OF. Le principe des deux critères de l’abus de droit est définitif. Mais cela ne veut pas dire que tout crédit d’impôt poursuit a priori les mêmes objectifs que l’avoir fiscal. Pour les crédits conventionnels, la question se pose en particulier de savoir comment interpréter les objectifs des auteurs de la convention.

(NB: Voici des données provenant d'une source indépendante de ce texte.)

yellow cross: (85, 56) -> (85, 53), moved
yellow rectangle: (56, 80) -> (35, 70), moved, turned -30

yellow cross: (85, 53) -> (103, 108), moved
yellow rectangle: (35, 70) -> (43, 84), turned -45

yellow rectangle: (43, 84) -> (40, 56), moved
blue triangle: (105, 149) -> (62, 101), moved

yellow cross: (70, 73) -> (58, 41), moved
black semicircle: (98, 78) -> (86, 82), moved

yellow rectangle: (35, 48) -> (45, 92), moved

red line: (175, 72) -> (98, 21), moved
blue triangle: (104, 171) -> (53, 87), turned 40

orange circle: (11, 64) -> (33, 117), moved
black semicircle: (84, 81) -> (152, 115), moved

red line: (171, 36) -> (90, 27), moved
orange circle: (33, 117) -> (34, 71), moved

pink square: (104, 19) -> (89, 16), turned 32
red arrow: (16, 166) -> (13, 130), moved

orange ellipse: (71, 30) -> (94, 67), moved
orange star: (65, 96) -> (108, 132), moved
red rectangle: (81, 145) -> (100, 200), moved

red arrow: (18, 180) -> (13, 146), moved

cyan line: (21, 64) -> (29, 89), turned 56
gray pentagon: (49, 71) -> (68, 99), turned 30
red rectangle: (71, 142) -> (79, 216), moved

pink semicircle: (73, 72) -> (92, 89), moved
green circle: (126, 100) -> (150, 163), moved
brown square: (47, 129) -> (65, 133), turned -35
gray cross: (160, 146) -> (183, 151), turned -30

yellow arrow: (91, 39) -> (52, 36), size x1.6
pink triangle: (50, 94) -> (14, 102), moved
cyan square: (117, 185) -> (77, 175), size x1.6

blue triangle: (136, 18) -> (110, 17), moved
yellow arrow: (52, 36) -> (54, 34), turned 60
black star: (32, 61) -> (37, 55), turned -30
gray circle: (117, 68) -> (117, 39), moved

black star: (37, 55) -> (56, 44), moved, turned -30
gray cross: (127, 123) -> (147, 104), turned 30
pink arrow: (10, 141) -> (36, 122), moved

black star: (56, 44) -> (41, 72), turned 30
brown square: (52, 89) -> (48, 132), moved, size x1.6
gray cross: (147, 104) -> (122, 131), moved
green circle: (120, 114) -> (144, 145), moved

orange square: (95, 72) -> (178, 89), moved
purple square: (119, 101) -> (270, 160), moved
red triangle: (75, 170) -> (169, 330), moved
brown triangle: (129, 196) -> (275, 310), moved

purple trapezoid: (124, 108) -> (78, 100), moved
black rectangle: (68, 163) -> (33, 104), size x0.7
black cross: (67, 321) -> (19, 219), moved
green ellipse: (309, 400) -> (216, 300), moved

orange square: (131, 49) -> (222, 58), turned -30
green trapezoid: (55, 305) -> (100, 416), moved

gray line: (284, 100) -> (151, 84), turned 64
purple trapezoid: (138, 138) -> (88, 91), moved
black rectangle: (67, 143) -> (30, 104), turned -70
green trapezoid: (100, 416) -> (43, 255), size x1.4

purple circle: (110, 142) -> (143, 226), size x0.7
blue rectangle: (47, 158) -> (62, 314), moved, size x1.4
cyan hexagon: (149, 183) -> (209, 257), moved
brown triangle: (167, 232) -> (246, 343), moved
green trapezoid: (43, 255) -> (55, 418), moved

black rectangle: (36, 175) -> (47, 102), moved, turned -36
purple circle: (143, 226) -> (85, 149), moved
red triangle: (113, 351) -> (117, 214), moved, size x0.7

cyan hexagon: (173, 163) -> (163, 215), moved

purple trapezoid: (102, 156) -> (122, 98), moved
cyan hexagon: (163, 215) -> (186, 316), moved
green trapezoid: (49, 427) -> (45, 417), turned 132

Le CE risque d’hésiter entre une interprétation littérale de la convention (jurisprudence traditionnelle) et une interprétation par référence aux travaux de l‘OCDE (on en voit des indices dans certaines décisions).

 

Nous ne pouvons qu’inciter les praticiens à la prudence.

 

Pour le CE chaque affaire nouvelle est une île à découvrir et comme Christophe Colomb, il ne donne pas le même nom à chaque île, quoiqu’il les regroupe au sein d’archipels.

 

PM. Vous êtes convaincu de l’avenir de la nouvelle définition de l’abus de droit dont vous êtes à l’origine ?

 

OF. A partir du moment où cette règle est comprise, ses chances de durer augmentent. D’ores et déjà, le comité des abus de droit, présidé par mon ami le remarquable et courageux Président Gilles Bachelier avec lequel nous avons des discussions quotidiennes, applique fermement la nouvelle définition de l’abus de droit. Les avis de ce comité, d’ailleurs recomposé suivant nos propositions, et dont les principaux avis sont publiés en ligne, de façon très intelligente, par le service juridique de l’ancienne DGI, vont préfigurer la future jurisprudence du CE.